Sabado in Spoleto. We rode the train to Spoleto on Saturday. It took about an hour. We checked into our Hotel San Luca and walked up to the mercato, which used to be a Roman Forum when the town was Spoletum. The Clemson professor had recommended a place called Osteria Del Matta, which means, restaurant of the crazy. I don’t remember it from when I was here in 1999, and that’s because it’s only 13 years old. For 17 Euros and 50 centessimi, we had 11 courses!! Eleven! There is no menu, only six tables, and you are served small portions of whatever they’re serving. It takes a couple of hours, but it’s a fun spot, and the food is so delicious. We couldn’t believe it when they kept bringing more food. When at course nine the waiter announced he was bringing pasta, Charlotte exclaimed, “Pasta! What kind of pasta?” to which the waiter responded, “You see the pasta, you eat the pasta.” He was right!
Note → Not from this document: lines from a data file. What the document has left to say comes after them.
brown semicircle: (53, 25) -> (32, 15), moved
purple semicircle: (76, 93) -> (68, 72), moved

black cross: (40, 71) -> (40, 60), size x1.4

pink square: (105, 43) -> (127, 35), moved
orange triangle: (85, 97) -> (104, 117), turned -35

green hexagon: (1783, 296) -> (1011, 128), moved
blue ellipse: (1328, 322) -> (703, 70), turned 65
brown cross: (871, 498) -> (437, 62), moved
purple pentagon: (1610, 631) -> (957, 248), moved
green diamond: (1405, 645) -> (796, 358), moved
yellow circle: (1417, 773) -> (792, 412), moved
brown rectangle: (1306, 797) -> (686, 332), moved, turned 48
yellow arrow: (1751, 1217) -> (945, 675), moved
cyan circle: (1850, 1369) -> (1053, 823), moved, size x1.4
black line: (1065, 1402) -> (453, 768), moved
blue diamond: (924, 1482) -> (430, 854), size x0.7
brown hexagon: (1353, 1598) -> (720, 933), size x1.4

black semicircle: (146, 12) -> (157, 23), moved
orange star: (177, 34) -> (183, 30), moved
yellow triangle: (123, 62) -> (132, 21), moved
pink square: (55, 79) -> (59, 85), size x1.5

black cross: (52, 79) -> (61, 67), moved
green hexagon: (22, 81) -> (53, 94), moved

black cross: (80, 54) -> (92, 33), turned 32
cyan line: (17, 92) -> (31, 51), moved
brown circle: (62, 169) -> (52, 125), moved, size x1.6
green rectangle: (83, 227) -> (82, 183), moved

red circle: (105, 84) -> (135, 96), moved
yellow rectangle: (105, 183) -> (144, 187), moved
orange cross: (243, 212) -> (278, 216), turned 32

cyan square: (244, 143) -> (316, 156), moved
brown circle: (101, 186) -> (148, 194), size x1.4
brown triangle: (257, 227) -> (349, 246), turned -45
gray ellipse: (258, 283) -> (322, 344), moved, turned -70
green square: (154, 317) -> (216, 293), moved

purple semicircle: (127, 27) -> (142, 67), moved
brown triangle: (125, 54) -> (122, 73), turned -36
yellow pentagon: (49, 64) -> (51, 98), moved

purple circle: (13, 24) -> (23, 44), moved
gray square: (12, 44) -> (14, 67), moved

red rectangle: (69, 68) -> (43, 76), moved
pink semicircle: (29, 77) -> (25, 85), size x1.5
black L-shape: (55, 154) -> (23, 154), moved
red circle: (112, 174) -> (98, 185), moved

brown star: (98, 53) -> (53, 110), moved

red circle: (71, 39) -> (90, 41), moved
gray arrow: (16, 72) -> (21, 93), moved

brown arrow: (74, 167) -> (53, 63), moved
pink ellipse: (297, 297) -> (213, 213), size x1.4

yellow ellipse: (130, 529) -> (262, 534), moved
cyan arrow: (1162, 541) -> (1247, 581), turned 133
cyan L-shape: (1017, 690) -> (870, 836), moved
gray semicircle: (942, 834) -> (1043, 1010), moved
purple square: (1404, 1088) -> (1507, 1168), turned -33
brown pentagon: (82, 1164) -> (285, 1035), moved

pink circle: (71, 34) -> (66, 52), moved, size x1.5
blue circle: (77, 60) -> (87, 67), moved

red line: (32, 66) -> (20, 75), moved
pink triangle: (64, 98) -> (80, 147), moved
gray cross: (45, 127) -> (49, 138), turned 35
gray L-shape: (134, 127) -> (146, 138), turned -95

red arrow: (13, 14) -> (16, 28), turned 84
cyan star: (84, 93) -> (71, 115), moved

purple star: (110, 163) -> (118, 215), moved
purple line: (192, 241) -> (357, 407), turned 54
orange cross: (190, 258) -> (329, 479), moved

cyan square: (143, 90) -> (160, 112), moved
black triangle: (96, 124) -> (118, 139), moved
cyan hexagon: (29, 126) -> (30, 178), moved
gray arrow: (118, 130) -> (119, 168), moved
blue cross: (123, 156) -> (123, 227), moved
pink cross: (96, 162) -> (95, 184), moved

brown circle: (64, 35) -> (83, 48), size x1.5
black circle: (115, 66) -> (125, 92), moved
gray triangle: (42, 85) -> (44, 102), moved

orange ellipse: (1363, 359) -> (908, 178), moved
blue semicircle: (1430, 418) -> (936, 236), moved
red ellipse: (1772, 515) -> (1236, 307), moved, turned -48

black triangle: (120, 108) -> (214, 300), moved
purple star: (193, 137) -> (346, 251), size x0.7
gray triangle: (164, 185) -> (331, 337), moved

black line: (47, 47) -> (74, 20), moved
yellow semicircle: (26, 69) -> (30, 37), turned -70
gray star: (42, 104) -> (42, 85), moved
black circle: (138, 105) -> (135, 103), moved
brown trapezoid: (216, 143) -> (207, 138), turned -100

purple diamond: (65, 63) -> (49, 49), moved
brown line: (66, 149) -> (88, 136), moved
The place is a family business. The cuoca (cook) is our waiter’s great aunt, but it’s his uncle’s business. She comes out and greets her guests from the kitchen, and of course she was SO pleased when we came back for lunch today. Here’s what we were served:
1. Prosciutto and melon
2. Grilled eggplant
3. Stuffed onions and zucchini
4. Fried potatoes and rosemary
5. Fried bacon (not kidding!)
7. Fried zucchini flowers (my favorite!)
9. Green salad with lemon
10 Ravioli with a yellow cheese sauce, spicy
11. Anguria (watermelon)
We sat next to a couple from Bellorussia and chatted with them. After pausa we went wandering to the medieval bridge that was originally an aqueduct. The water is so fresh and cold and still comes from the mountain next door, Monteluco. What I always loved about Spoleto was filling my water bottles from the flowing, cold water from the many fountains, but some of the fountains aren’t running, and there’s no water in the little river. They must be in a drought as is Texas. It hasn’t rained a drop in Italy since I arrived on June 15.
That evening we sat with the view of the Duomo, after looking at the frescoes by Fra Fillipo Lippi, and people watched. The arts festival is in progress, so the people are much more elegantly dressed than in Perugia.
Of course I always forget to bring something. This time it was my contacts or glasses, so today I saw Spoleto in a blur. Still, I walked down to the convent where we stayed in 1999 and then across the bridge to Monteluco for a walk on the panoramic path. So, I did walk for two hours this morning. Then went to Mass in the Duomo before meeting Charlotte for a ten course meal at Osteria Del Matta. (This time they forgot the salad– and there was some variation. Fried ricotta cheese instead of zucchini flowers, green beans).
Road the train back this afternoon and will go out tonight because it’s the final night of the Umbrian Jazz Festival, and Sting is playing. The tickets are sold out and very expensive, but he’s playing outdoors, and people say we will be able to hear him.